9 How. Pr. 251 | N.Y. Sup. Ct. | 1853
If it is necessary or proper for a plaintiff who sues as executor or administrator, to make proferí of the letters testamentary, or of administration, which, I incline to think, the practice under the Code does not require, the omission to do so is not, in my opinion, a ground of demurrer, pro
Under the former practice, when such profert was required, it could only be taken advantage of on special demurrer, and when the pleading contained the profert, oyer was rarely in practice given, unless demanded. In the present case the fact that the plaintiff is executor, &c., is distinctly alleged, and that, in my opinion, is sufficient. This disposes of the first and second specifications of causes of demurrer.

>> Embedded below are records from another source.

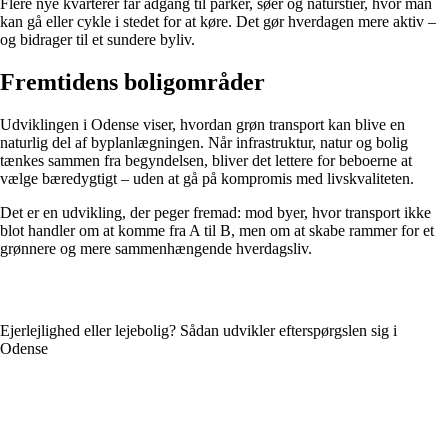
Flere nye kvarterer får adgang til parker, søer og naturstier, hvor man
kan gå eller cykle i stedet for at køre. Det gør hverdagen mere aktiv –
og bidrager til et sundere byliv.
Fremtidens boligområder
Udviklingen i Odense viser, hvordan grøn transport kan blive en
naturlig del af byplanlægningen. Når infrastruktur, natur og bolig
tænkes sammen fra begyndelsen, bliver det lettere for beboerne at
vælge bæredygtigt – uden at gå på kompromis med livskvaliteten.
Det er en udvikling, der peger fremad: mod byer, hvor transport ikke
blot handler om at komme fra A til B, men om at skabe rammer for et
grønnere og mere sammenhængende hverdagsliv.
Ejerlejlighed eller lejebolig? Sådan udvikler efterspørgslen sig i
Odense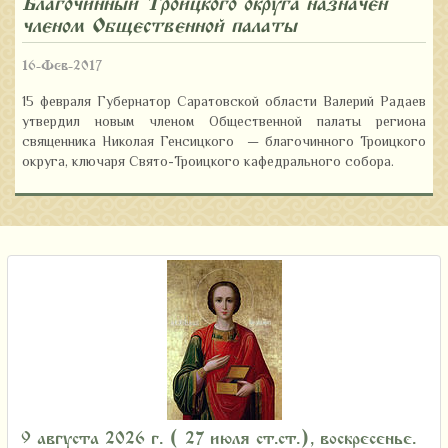
Благочинный Троицкого округа назначен
членом Общественной палаты
16-Фев-2017
15 февраля Губернатор Саратовской области Валерий Радаев
утвердил новым членом Общественной палаты региона
священника Николая Генсицкого — благочинного Троицкого
округа, ключаря Свято-Троицкого кафедрального собора.
9 августа 2026 г. ( 27 июля ст.ст.), воскресенье.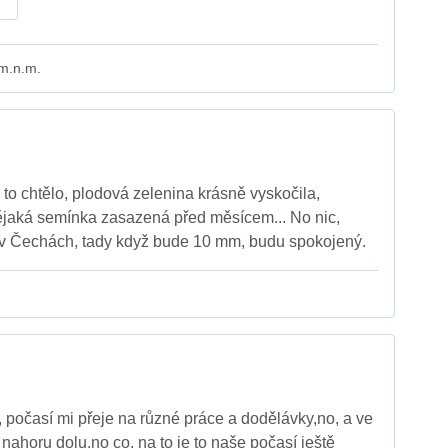
 m.n.m.
a to chtělo, plodová zelenina krásně vyskočila,
ějaká semínka zasazená před měsícem... No nic,
 v Čechách, tady když bude 10 mm, budu spokojený.
, počasí mi přeje na různé práce a dodělávky,no, a ve
y nahoru dolu,no co, na to je to naše počasí ještě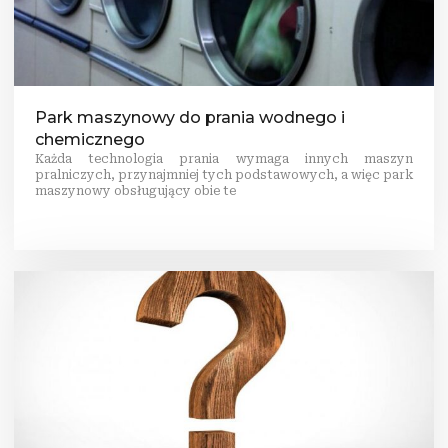
Park maszynowy do prania wodnego i
chemicznego
Każda technologia prania wymaga innych maszyn
pralniczych, przynajmniej tych podstawowych, a więc park
maszynowy obsługujący obie te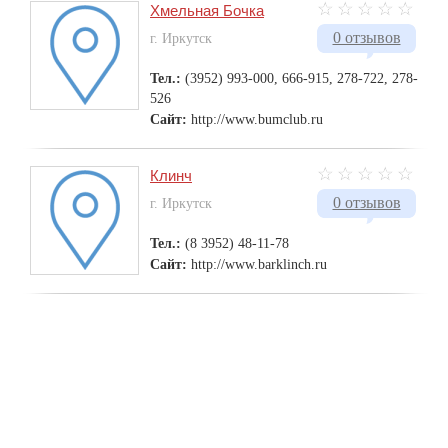
Хмельная Бочка
0 отзывов
г. Иркутск
Тел.:
(3952) 993-000, 666-915, 278-722, 278-
526
Сайт:
http://www.bumclub.ru
Клинч
0 отзывов
г. Иркутск
Тел.:
(8 3952) 48-11-78
Сайт:
http://www.barklinch.ru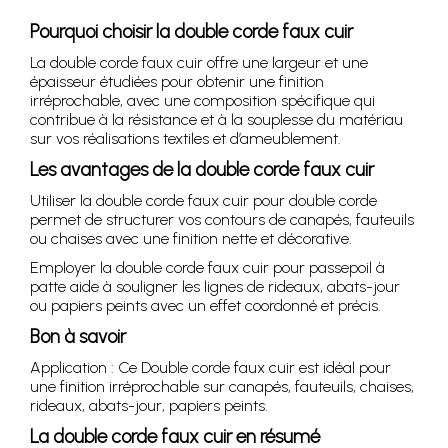
Pourquoi choisir la double corde faux cuir
La double corde faux cuir offre une largeur et une
épaisseur étudiées pour obtenir une finition
irréprochable, avec une composition spécifique qui
contribue à la résistance et à la souplesse du matériau
sur vos réalisations textiles et d’ameublement.
Les avantages de la double corde faux cuir
Utiliser la double corde faux cuir pour double corde
permet de structurer vos contours de canapés, fauteuils
ou chaises avec une finition nette et décorative.
Employer la double corde faux cuir pour passepoil à
patte aide à souligner les lignes de rideaux, abats-jour
ou papiers peints avec un effet coordonné et précis.
Bon à savoir
Application : Ce Double corde faux cuir est idéal pour
une finition irréprochable sur canapés, fauteuils, chaises,
rideaux, abats-jour, papiers peints.
La double corde faux cuir en résumé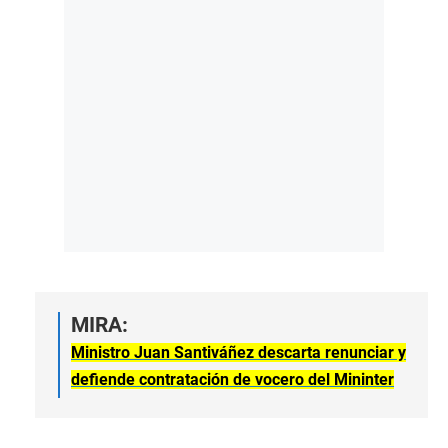
MIRA:
Ministro Juan Santiváñez descarta renunciar y
defiende contratación de vocero del Mininter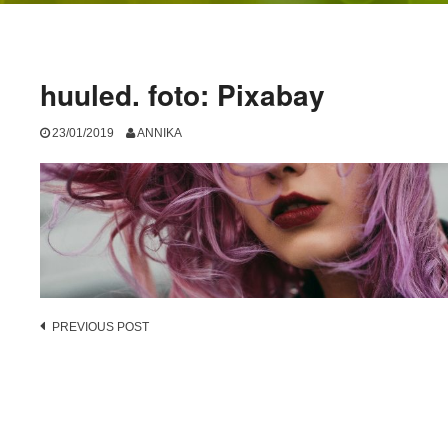
huuled. foto: Pixabay
23/01/2019
ANNIKA
Post
PREVIOUS POST
navigation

The third and fourth specifications are equally unfounded. The most that can be said against the complaint is, that it is double. Duplicity is no longer a ground of demurrer to a complaint. The only remedy of the defendant in such case is by motion to strike out, or that the plaintiff be compelled to elect. I am unable to perceive any objection to uniting the various items mentioned in the complaint in one action; whether they could all be united in one count or statement of a cause of action, is not the question to be considered on the demurrer. It is urged by the defendant’s counsel that causes of action due to the plaintiff in his character as executor are united with one due to him in his individual capacity, or in his own right. That one of the items is a note of hand payable to the plaintiff, which shows it is due to him in his own right. But this does not necessarily follow. Indeed, the complaint itself shows the contrary. The note, although to the plaintiff, if given for a debt due to the estate of the testator, could be declared on by the plaintiff formerly, either in his individual or representative character. In this case, the complaint alleges that the several sums of money mentioned were received by the defendant upon and for the demands, property and choses in action, which belonged to the testator. If any portion of the complaint is uncertain or indefinite, so that the charge is not apparent, the court has power on motion to order it to be made definite and certain, by amendment, § 160.
The plaintiff is entitled to judgment on the demurrer, the defendant to have leave to answer on payment of costs.